中身を読むと,中学校の教科書より易しい言葉でいろいろと書かれている。
何だか情けない気になるのは,小学生向けの本のように,イラストがいっぱいである。
小学校の教師のレベルを下げているのは,出版業界がやっている「編集方針」ではないかとさえ思ってしまう。
子ども向けの本より子ども向けな本が売れるそうである。
一方で,先日,学校経営に関する本を読んでみたら,これも驚いたことに,ウェブ上に公開されている行政の資料をそのままコピペしたような章が「論文」などとして紹介されている。

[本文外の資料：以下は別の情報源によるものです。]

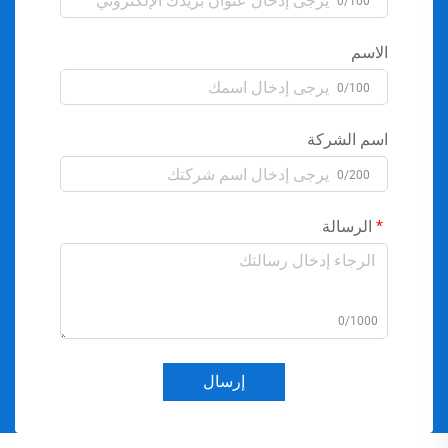
0/100
الاسم
0/100
اسم الشركة
0/200
الرسالة
0/1000
إرسال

ブックオフなどに行けば,そのうち100円で売られる運命にある本だと思うが,こういうどうでもいい本が出版される一方で,本当に本にする価値のあるものが出版されないというのが,この国の教育に関する出版の事情である。
売れない「専門書」より,とりあえず買い手がつく本が出版されるのは理解できるが,これだけ内容のない本を出版する会社があるというのはよく理解できない。
味も素っ気もない行政文書だが,そこには国の教育改革の流れを本当は左右すべきであるような重要な論点が,さらっとふれられていたりする。
ところがいざ,はじまってみると,「言語活動の充実」のように,「何だか良さそうなイメージのするフレーズ」とセットになっている,中身のない提案だけが通っていく。
「イメージに流されやすい」のは,この国に限らず,多くの人が陥りやすい「失敗」の原因の一つだろう。
広告業界の裏話を聞けば聞くほど,人間のまだ「情報」から「独立」できていない姿が明瞭になってくる。
「ウケがよい」ことばかりを重視する国の教育政策に,何の期待ができようか。